But I still want my stonelfies to land upright. To do that with this pattern you have to make it so the body and wing slope upward, as below. And also to sew the rubberlegs into the foam so they slope upward too. If you do tie it that way wind resistance during the cast almost always flips the fly over so it lands upright.

It took me a while to work that out. I also notice I got careless and didn't tie the first bug in thread that way. Anyway it is possible to tie fat foam low-to-the-water Stonefly adults that land properly.



If you slide the foam body blank off a needle, complete with upswept wing, and then bend it slightly right before applying a few tiny drops of CA glue at strategic places on the top side wing, the combination of the glue the foam and the stem of the duck flank wing feather hold that slightly upward curve to the body forever. Sewing in rubberlegs so they slant not only out but up finishes the job. That fly will almost always land upright. The weight of the bottom-mounted hook (not in the center of the fly but on bottom) helps too.

Fat foam stonefly adults that never actually sink but half-submerged, half in and half out of the water with a low profile to work better. Do attract more strikes. I'm convinced of that.
Re: A few more Stoneflies
April 07, 2015 01:27AM
I thought I was done with this thread but my last wrapup post reminded me of something. I like to make flat, low-to-the-water grasshoppers and stonefly adults that don't land upside down. I make them that way as best I can. But it's not clear it really matters, especially with grasshoppers.

I floated the Yellowstone ten miles or so downstream from Livingston Montana in a wind storm a few years ago. The wind was so bad it went beyond annoying. It was flat out dangerous. If you get a high-sided drift boat sideways to a strong downstream wind (it usually blows upstream but not always) the wind has a tendency to lift up the upstream side of the boat, which digs the downstream chine deeper into the water. Sideways to a downstream wind like that, with the downstream chine digging down you'll flip right over if you smack sideways into a mid-river rock. I've done it and it isn't much fun.

And if you do get sideways to the wind it takes a lot of muscle to spin the boat half-way around, so the rear end of the boat punches straight into the gale force wind again. More muscle than some people have.

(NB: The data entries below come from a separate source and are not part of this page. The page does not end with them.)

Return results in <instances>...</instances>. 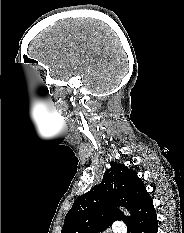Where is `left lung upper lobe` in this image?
<instances>
[{"label": "left lung upper lobe", "mask_w": 184, "mask_h": 233, "mask_svg": "<svg viewBox=\"0 0 184 233\" xmlns=\"http://www.w3.org/2000/svg\"><path fill=\"white\" fill-rule=\"evenodd\" d=\"M146 193L135 171L113 162L102 182L75 200L65 216L61 233H98L116 220L126 223L130 218L117 207H126L132 214Z\"/></svg>", "instance_id": "obj_1"}]
</instances>
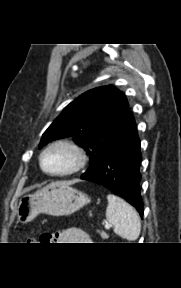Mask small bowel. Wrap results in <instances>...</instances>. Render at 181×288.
<instances>
[{
  "instance_id": "obj_1",
  "label": "small bowel",
  "mask_w": 181,
  "mask_h": 288,
  "mask_svg": "<svg viewBox=\"0 0 181 288\" xmlns=\"http://www.w3.org/2000/svg\"><path fill=\"white\" fill-rule=\"evenodd\" d=\"M43 242L47 243H89V235L78 228H68L59 232H56L53 235H45Z\"/></svg>"
}]
</instances>
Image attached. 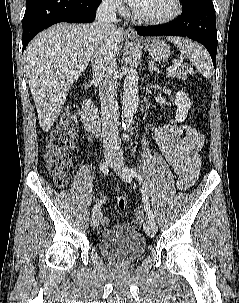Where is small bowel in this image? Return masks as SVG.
<instances>
[{"label": "small bowel", "instance_id": "1", "mask_svg": "<svg viewBox=\"0 0 239 303\" xmlns=\"http://www.w3.org/2000/svg\"><path fill=\"white\" fill-rule=\"evenodd\" d=\"M154 140L167 162L177 175V187L189 188L197 179L201 165V153L205 146V138L189 125H164L158 127L153 133ZM138 221L142 217L140 211L136 212ZM108 217H101L100 234L111 237L117 234H127L136 230V221L122 223L109 228Z\"/></svg>", "mask_w": 239, "mask_h": 303}]
</instances>
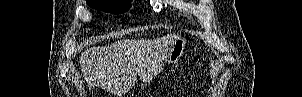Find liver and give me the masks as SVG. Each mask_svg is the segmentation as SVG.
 Masks as SVG:
<instances>
[{"instance_id":"1","label":"liver","mask_w":302,"mask_h":97,"mask_svg":"<svg viewBox=\"0 0 302 97\" xmlns=\"http://www.w3.org/2000/svg\"><path fill=\"white\" fill-rule=\"evenodd\" d=\"M178 37L170 34L153 40L124 39L86 49L80 65L89 90L98 87L122 97L135 84V72L146 77V70L158 74L163 69Z\"/></svg>"}]
</instances>
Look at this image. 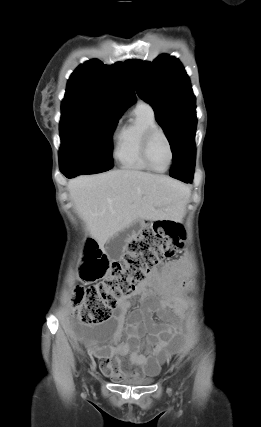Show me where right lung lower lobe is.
Masks as SVG:
<instances>
[{
	"label": "right lung lower lobe",
	"instance_id": "1",
	"mask_svg": "<svg viewBox=\"0 0 261 427\" xmlns=\"http://www.w3.org/2000/svg\"><path fill=\"white\" fill-rule=\"evenodd\" d=\"M64 175H65L66 177H68V178H73V177H75V176H77V175H80V173H77V172H69V173H64Z\"/></svg>",
	"mask_w": 261,
	"mask_h": 427
}]
</instances>
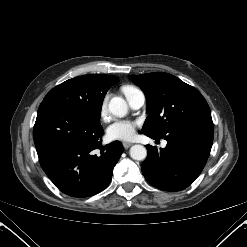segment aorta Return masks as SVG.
Listing matches in <instances>:
<instances>
[{"mask_svg": "<svg viewBox=\"0 0 247 247\" xmlns=\"http://www.w3.org/2000/svg\"><path fill=\"white\" fill-rule=\"evenodd\" d=\"M108 109L117 117H124L128 113V105L121 97H113L108 104ZM130 156L134 160H144L147 156V150L143 145H133L130 148Z\"/></svg>", "mask_w": 247, "mask_h": 247, "instance_id": "aorta-1", "label": "aorta"}]
</instances>
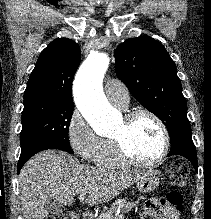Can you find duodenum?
Masks as SVG:
<instances>
[{
	"instance_id": "duodenum-1",
	"label": "duodenum",
	"mask_w": 211,
	"mask_h": 219,
	"mask_svg": "<svg viewBox=\"0 0 211 219\" xmlns=\"http://www.w3.org/2000/svg\"><path fill=\"white\" fill-rule=\"evenodd\" d=\"M79 213V219H93V214L89 211L87 212H80V211H75Z\"/></svg>"
}]
</instances>
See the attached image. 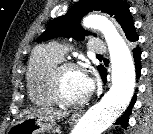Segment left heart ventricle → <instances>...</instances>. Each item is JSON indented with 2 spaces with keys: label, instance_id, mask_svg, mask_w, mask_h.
Wrapping results in <instances>:
<instances>
[{
  "label": "left heart ventricle",
  "instance_id": "left-heart-ventricle-1",
  "mask_svg": "<svg viewBox=\"0 0 153 134\" xmlns=\"http://www.w3.org/2000/svg\"><path fill=\"white\" fill-rule=\"evenodd\" d=\"M85 73L78 70H66L62 75V92L69 100H82L85 93Z\"/></svg>",
  "mask_w": 153,
  "mask_h": 134
}]
</instances>
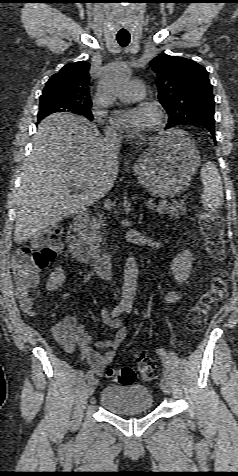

Anyway. On that late summer day I've never seen so many huge locust like hoppers. It was hopper time in late summer and the wind was blowing them out of the grassy fields and depositing them on the water in biblical numbers. The fish were going nuts, dimpling every where you looked. And I had to row, just to stay alive. We tried stopping and fishing but the wind was so bad it wasn't easy to cast. Trolling hoppers was killing the fish anyway. So we just went with the flow, drifting in the middle of the river where we were least likely to bang any hidden sleeper rocks.

And now the punchline. Every one of those hoppers landed on the water and kicked and struggled like crazy, in an upright orientation, like thousands of frantic panic-stricken miniature little latte blenders in the water. And then they gave up and died. And the minute they died they all turned upside down, dead drifting downstream with their yellow bellies pointing straight up.

The fish ate them both ways: dead upside down and dead drifting and alive and kicking and right-side up. It didn't seem to matter.